BEGIN

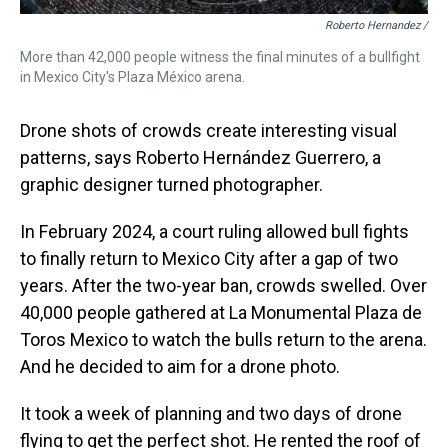
Roberto Hernandez /
More than 42,000 people witness the final minutes of a bullfight
in Mexico City's Plaza México arena.
Drone shots of crowds create interesting visual
patterns, says Roberto Hernández Guerrero, a
graphic designer turned photographer.
In February 2024, a court ruling allowed bull fights
to finally return to Mexico City after a gap of two
years. After the two-year ban, crowds swelled. Over
40,000 people gathered at La Monumental Plaza de
Toros Mexico to watch the bulls return to the arena.
And he decided to aim for a drone photo.
It took a week of planning and two days of drone
flying to get the perfect shot. He rented the roof of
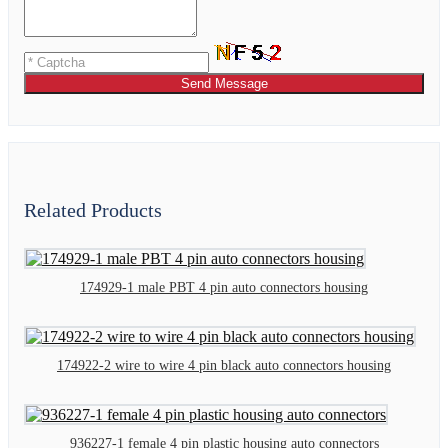
Send Message
Related Products
174929-1 male PBT 4 pin auto connectors housing
174922-2 wire to wire 4 pin black auto connectors housing
936227-1 female 4 pin plastic housing auto connectors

END

EXERCISE:
Pictures in the records above are left out; print everything else exactly as written.

RESPONSE AREA:
Roberto Hernandez /
More than 42,000 people witness the final minutes of a bullfight
in Mexico City's Plaza México arena.
Drone shots of crowds create interesting visual
patterns, says Roberto Hernández Guerrero, a
graphic designer turned photographer.
In February 2024, a court ruling allowed bull fights
to finally return to Mexico City after a gap of two
years. After the two-year ban, crowds swelled. Over
40,000 people gathered at La Monumental Plaza de
Toros Mexico to watch the bulls return to the arena.
And he decided to aim for a drone photo.
It took a week of planning and two days of drone
flying to get the perfect shot. He rented the roof of
Send Message
Related Products
174929-1 male PBT 4 pin auto connectors housing
174922-2 wire to wire 4 pin black auto connectors housing
936227-1 female 4 pin plastic housing auto connectors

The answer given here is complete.